Saved entries:
################
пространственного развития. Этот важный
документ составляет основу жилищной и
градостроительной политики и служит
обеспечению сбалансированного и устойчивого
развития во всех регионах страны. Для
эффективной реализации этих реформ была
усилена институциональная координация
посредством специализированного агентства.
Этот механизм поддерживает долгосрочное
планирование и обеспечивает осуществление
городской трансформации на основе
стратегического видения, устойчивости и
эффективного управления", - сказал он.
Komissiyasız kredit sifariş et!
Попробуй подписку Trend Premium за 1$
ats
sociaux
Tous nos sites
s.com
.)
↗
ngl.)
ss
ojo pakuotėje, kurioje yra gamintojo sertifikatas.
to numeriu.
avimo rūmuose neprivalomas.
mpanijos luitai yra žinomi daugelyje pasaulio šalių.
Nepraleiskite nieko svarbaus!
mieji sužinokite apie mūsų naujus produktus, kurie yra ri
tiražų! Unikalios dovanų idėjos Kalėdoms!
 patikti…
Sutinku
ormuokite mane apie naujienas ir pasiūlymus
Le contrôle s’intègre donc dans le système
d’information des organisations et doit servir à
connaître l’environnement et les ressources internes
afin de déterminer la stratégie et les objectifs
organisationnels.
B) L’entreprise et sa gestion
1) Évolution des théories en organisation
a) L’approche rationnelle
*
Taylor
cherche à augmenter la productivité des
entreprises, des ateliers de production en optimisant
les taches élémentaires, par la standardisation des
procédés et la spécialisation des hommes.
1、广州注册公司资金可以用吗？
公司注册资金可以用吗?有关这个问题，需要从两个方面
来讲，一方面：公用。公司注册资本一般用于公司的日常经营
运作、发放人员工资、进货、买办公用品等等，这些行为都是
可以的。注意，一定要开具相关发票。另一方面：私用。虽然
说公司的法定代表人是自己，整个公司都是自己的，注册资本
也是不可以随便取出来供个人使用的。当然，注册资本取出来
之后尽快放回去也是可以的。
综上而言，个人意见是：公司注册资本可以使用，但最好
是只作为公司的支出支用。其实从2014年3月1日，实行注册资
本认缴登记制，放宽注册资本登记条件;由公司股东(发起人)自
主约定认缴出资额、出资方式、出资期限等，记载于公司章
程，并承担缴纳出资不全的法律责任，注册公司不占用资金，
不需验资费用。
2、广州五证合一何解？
################
### What is needed
Take the records above and return, word for word, only the lines that fall from the line with "Le contrôle s’intègre donc dans le système" to the line with "是只作为公司的支出支用。其实从2014年3月1日，实行注册资", both of them included.

### Solution to the exercise
Le contrôle s’intègre donc dans le système
d’information des organisations et doit servir à
connaître l’environnement et les ressources internes
afin de déterminer la stratégie et les objectifs
organisationnels.
B) L’entreprise et sa gestion
1) Évolution des théories en organisation
a) L’approche rationnelle
*
Taylor
cherche à augmenter la productivité des
entreprises, des ateliers de production en optimisant
les taches élémentaires, par la standardisation des
procédés et la spécialisation des hommes.
1、广州注册公司资金可以用吗？
公司注册资金可以用吗?有关这个问题，需要从两个方面
来讲，一方面：公用。公司注册资本一般用于公司的日常经营
运作、发放人员工资、进货、买办公用品等等，这些行为都是
可以的。注意，一定要开具相关发票。另一方面：私用。虽然
说公司的法定代表人是自己，整个公司都是自己的，注册资本
也是不可以随便取出来供个人使用的。当然，注册资本取出来
之后尽快放回去也是可以的。
综上而言，个人意见是：公司注册资本可以使用，但最好
是只作为公司的支出支用。其实从2014年3月1日，实行注册资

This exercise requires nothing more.